● WORK TO BE COMPLETED: Output the lines of the entries below beginning at the one with "Служба поддержки" and ending with the last, exactly as written and without pictures.
"""
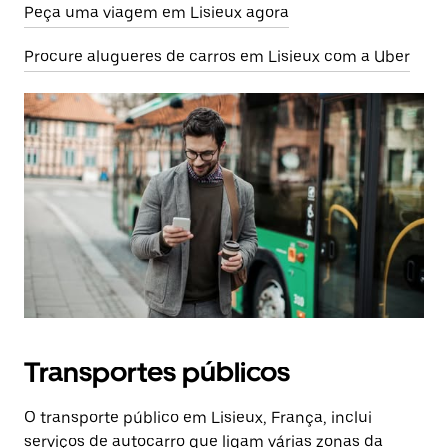
Peça uma viagem em Lisieux agora
Procure alugueres de carros em Lisieux com a Uber
Transportes públicos
O transporte público em Lisieux, França, inclui
serviços de autocarro que ligam várias zonas da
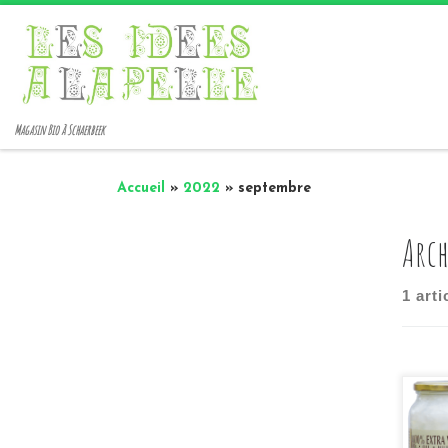
Passer au contenu
Magasin Bio à Schaerbeek
Accueil
»
2022
»
septembre
Arch
1 arti
L’h
de q
de 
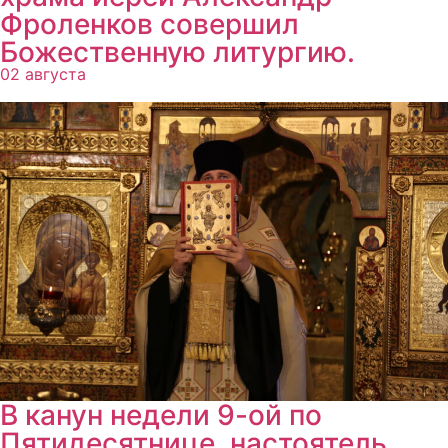
Фроленков совершил
Божественную литургию.
02 августа
В канун недели 9-ой по
Пятидесятнице, настоятель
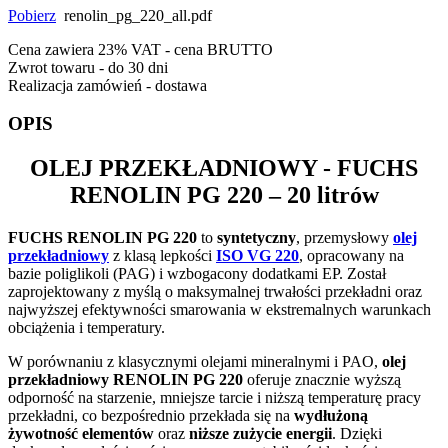
Pobierz
renolin_pg_220_all.pdf
Cena zawiera 23% VAT - cena BRUTTO
Zwrot towaru - do 30 dni
Realizacja zamówień - dostawa
OPIS
OLEJ PRZEKŁADNIOWY -
FUCHS
RENOLIN PG 220
– 20 litrów
FUCHS RENOLIN PG 220
to
syntetyczny
, przemysłowy
olej
przekładniowy
z klasą lepkości
ISO VG 220
, opracowany na
bazie poliglikoli (PAG) i wzbogacony dodatkami EP. Został
zaprojektowany z myślą o maksymalnej trwałości przekładni oraz
najwyższej efektywności smarowania w ekstremalnych warunkach
obciążenia i temperatury.
W porównaniu z klasycznymi olejami mineralnymi i PAO,
olej
przekładniowy RENOLIN PG 220
oferuje znacznie wyższą
odporność na starzenie, mniejsze tarcie i niższą temperaturę pracy
przekładni, co bezpośrednio przekłada się na
wydłużoną
żywotność elementów
oraz
niższe zużycie energii
. Dzięki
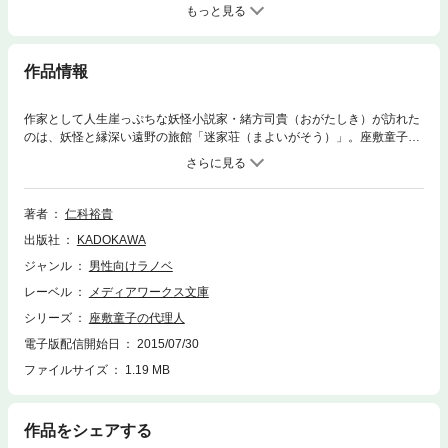
もっと見る
作品情報
作家として人生崖っぷちな妖怪小説家・緒方司貴（おがたしき）が訪れた
のは、妖怪と縁深い遠野の旅館「迷家荘（まよいがそう）」。座敷童子が
いると噂の旅館に起死回生のネタ探しに来たはずが、なぜか「座敷童子の
代理人」として旅館に集まる妖怪たちのお悩み解決をすることに!? そこ
で偶然出会ったおしゃまな妖怪少年の力で妖怪が見えるようになった司貴
は、陽気な河童や捻くれ妖狐が持ち込むおかしな事件を経て、妖怪たちと
著者
仁科裕貴
心を通わせていく。 だが、そんな司貴を導く不思議な少年にも、何やら
出版社
KADOKAWA
隠しごとがあるようで……。 くすっと笑えてちょっぴり泣ける、平成あ
やかし譚。
ジャンル
男性向けラノベ
レーベル
メディアワークス文庫
シリーズ
座敷童子の代理人
電子版配信開始日
2015/07/30
ファイルサイズ
1.19 MB
作品をシェアする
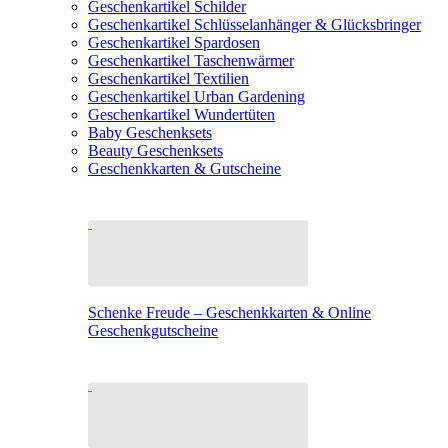
Geschenkartikel Schilder
Geschenkartikel Schlüsselanhänger & Glücksbringer
Geschenkartikel Spardosen
Geschenkartikel Taschenwärmer
Geschenkartikel Textilien
Geschenkartikel Urban Gardening
Geschenkartikel Wundertüten
Baby Geschenksets
Beauty Geschenksets
Geschenkkarten & Gutscheine
Schenke Freude – Geschenkkarten & Online
Geschenkgutscheine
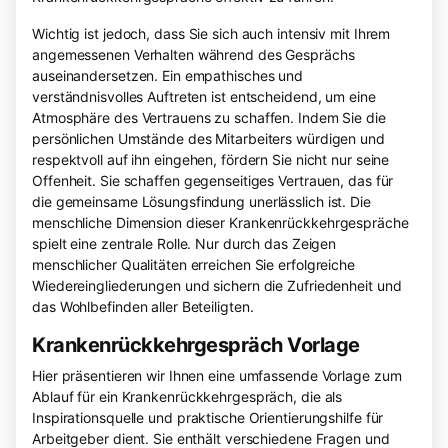
Wichtig ist jedoch, dass Sie sich auch intensiv mit Ihrem
angemessenen Verhalten während des Gesprächs
auseinandersetzen. Ein empathisches und
verständnisvolles Auftreten ist entscheidend, um eine
Atmosphäre des Vertrauens zu schaffen. Indem Sie die
persönlichen Umstände des Mitarbeiters würdigen und
respektvoll auf ihn eingehen, fördern Sie nicht nur seine
Offenheit. Sie schaffen gegenseitiges Vertrauen, das für
die gemeinsame Lösungsfindung unerlässlich ist. Die
menschliche Dimension dieser Krankenrückkehrgespräche
spielt eine zentrale Rolle. Nur durch das Zeigen
menschlicher Qualitäten erreichen Sie erfolgreiche
Wiedereingliederungen und sichern die Zufriedenheit und
das Wohlbefinden aller Beteiligten.
Krankenrückkehrgespräch Vorlage
Hier präsentieren wir Ihnen eine umfassende Vorlage zum
Ablauf für ein Krankenrückkehrgespräch, die als
Inspirationsquelle und praktische Orientierungshilfe für
Arbeitgeber dient. Sie enthält verschiedene Fragen und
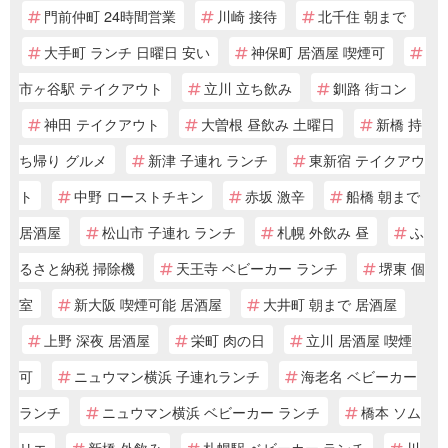
門前仲町 24時間営業
川崎 接待
北千住 朝まで
大手町 ランチ 日曜日 安い
神保町 居酒屋 喫煙可
市ヶ谷駅 テイクアウト
立川 立ち飲み
釧路 街コン
神田 テイクアウト
大曽根 昼飲み 土曜日
新橋 持
ち帰り グルメ
新津 子連れ ランチ
東新宿 テイクアウ
ト
中野 ローストチキン
赤坂 激辛
船橋 朝まで
居酒屋
松山市 子連れ ランチ
札幌 外飲み 昼
ふ
るさと納税 掃除機
天王寺 ベビーカー ランチ
堺東 個
室
新大阪 喫煙可能 居酒屋
大井町 朝まで 居酒屋
上野 深夜 居酒屋
栄町 肉の日
立川 居酒屋 喫煙
可
ニュウマン横浜 子連れランチ
海老名 ベビーカー
ランチ
ニュウマン横浜 ベビーカー ランチ
橋本 ソム
リエ
新橋 外飲み
札幌駅 ベビーカー ランチ
川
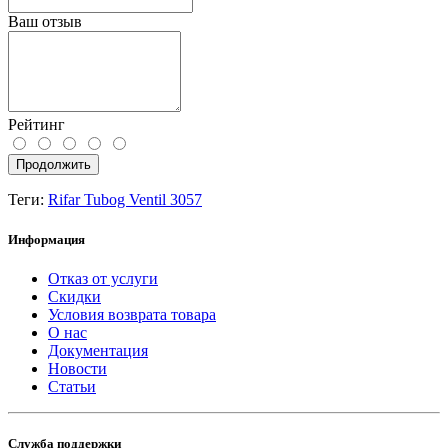
Ваш отзыв
Рейтинг
Продолжить
Теги:
Rifar Tubog Ventil 3057
Информация
Отказ от услуги
Скидки
Условия возврата товара
О нас
Документация
Новости
Статьи
Служба поддержки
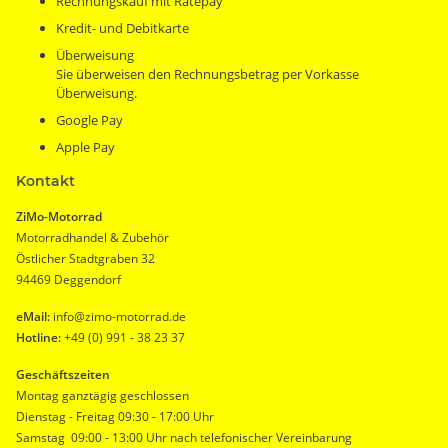
Rechnungskauf mit Ratepay
Kredit- und Debitkarte
Überweisung
Sie überweisen den Rechnungsbetrag per Vorkasse
Überweisung.
Google Pay
Apple Pay
Kontakt
ZiMo-Motorrad
Motorradhandel & Zubehör
Östlicher Stadtgraben 32
94469 Deggendorf
eMail:
info@zimo-motorrad.de
Hotline:
+49 (0) 991 - 38 23 37
Geschäftszeiten
Montag ganztägig geschlossen
Dienstag - Freitag 09:30 - 17:00 Uhr
Samstag 09:00 - 13:00 Uhr nach telefonischer Vereinbarung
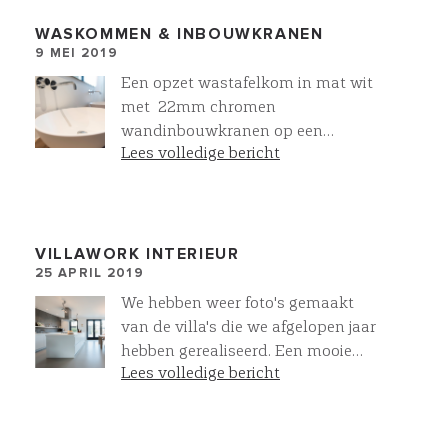
Meer bij Villawork
WASKOMMEN & INBOUWKRANEN
9 MEI 2019
Een opzet wastafelkom in mat wit
met 22mm chromen
wandinbouwkranen op een
Lees volledige bericht
meubelmaatwerk eiken onderkast.
Allemaal mogelijk binnen onze
eigen sanitair collectie. Niet zo
verwonderlijk dat 95% van onze
klanten kiezen voor een VIllawork
VILLAWORK INTERIEUR
25 APRIL 2019
badkamer
We hebben weer foto's gemaakt
van de villa's die we afgelopen jaar
hebben gerealiseerd. Een mooie
Lees volledige bericht
woon-eetkeuken met onze
gietvloeren, mineraal cement op de
wand en een fraaie Bulthaup B1
keuken.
"""
● RESPONSE FOR THIS EXERCISE:
Служба поддержки
Rechnungskauf mit Ratepay
Kredit- und Debitkarte
Überweisung
Sie überweisen den Rechnungsbetrag per Vorkasse
Überweisung.
Google Pay
Apple Pay
Kontakt
ZiMo-Motorrad
Motorradhandel & Zubehör
Östlicher Stadtgraben 32
94469 Deggendorf
eMail:
info@zimo-motorrad.de
Hotline:
+49 (0) 991 - 38 23 37
Geschäftszeiten
Montag ganztägig geschlossen
Dienstag - Freitag 09:30 - 17:00 Uhr
Samstag 09:00 - 13:00 Uhr nach telefonischer Vereinbarung
Meer bij Villawork
WASKOMMEN & INBOUWKRANEN
9 MEI 2019
Een opzet wastafelkom in mat wit
met 22mm chromen
wandinbouwkranen op een
Lees volledige bericht
meubelmaatwerk eiken onderkast.
Allemaal mogelijk binnen onze
eigen sanitair collectie. Niet zo
verwonderlijk dat 95% van onze
klanten kiezen voor een VIllawork
VILLAWORK INTERIEUR
25 APRIL 2019
badkamer
We hebben weer foto's gemaakt
van de villa's die we afgelopen jaar
hebben gerealiseerd. Een mooie
Lees volledige bericht
woon-eetkeuken met onze
gietvloeren, mineraal cement op de
wand en een fraaie Bulthaup B1
keuken.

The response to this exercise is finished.